• Problem description
Exact repetition, please: start with the line where "LOS SIGUIENTES BOTONES" appears and stop after the final line of the records.
[Opening Source data section]
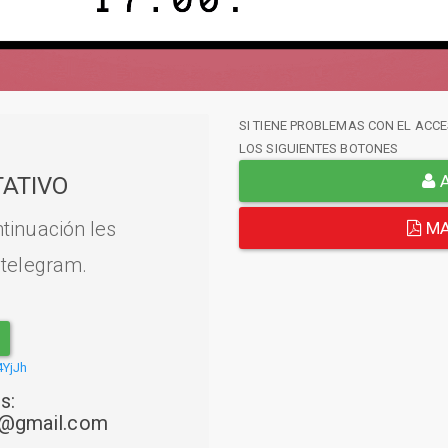
SI TIENE PROBLEMAS CON EL ACCE
LOS SIGUIENTES BOTONES
A
ATIVO
tinuación les
MA
 telegram.
4YjJh
s:
22@gmail.com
[Closing Source data section]
• Task output
LOS SIGUIENTES BOTONES
A
ATIVO
tinuación les
MA
 telegram.
4YjJh
s:
22@gmail.com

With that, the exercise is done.